Sujet : Re: DEALLOCATE Of Non-ALLOCATEd Should Be No-Op
De : garylscott (at) *nospam* sbcglobal.net (Gary Scott)
Groupes : comp.lang.fortranDate : 17. Oct 2024, 02:57:17
Autres entêtes
Organisation : A noiseless patient Spider
Message-ID : <vepqtt$2jh7e$1@dont-email.me>
References : 1
User-Agent : Mozilla Thunderbird
On 10/16/2024 7:51 PM, Lawrence D'Oliveiro wrote:
It’s annoying to find that if you try to DEALLOCATE an ALLOCATABLE
variable that has not been ALLOCATEd (or that has already been
DEALLOCATEd), this is an error.
The usual practice is for storage-disposal calls to be harmless no-ops if
called with a NULL pointer (or equivalent). This is true of the C/POSIX
free(3) call <https://manpages.debian.org/3/free.3.en.html>, for example,
and also for the “delete” statement in C++.

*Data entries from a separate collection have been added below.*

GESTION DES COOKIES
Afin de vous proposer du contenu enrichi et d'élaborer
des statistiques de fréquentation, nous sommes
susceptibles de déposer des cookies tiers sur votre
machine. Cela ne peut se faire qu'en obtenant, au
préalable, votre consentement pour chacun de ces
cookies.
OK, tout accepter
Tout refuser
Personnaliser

This way, one can simplify cleanup by 1) ensuring all temporary pointers
are initialized to NULL at the start, and 2) unconditionally freeing all
of them at the end.
I suppose Fortran tries to simplify things by handling both conventions
automatically, but this still causes irritations in other places, like
loops.
The way these things are handled in Fortran is to add a "stat=" specifier. Having a run time error message is standard (meaning typical) operating behavior for Fortran. I like it that way.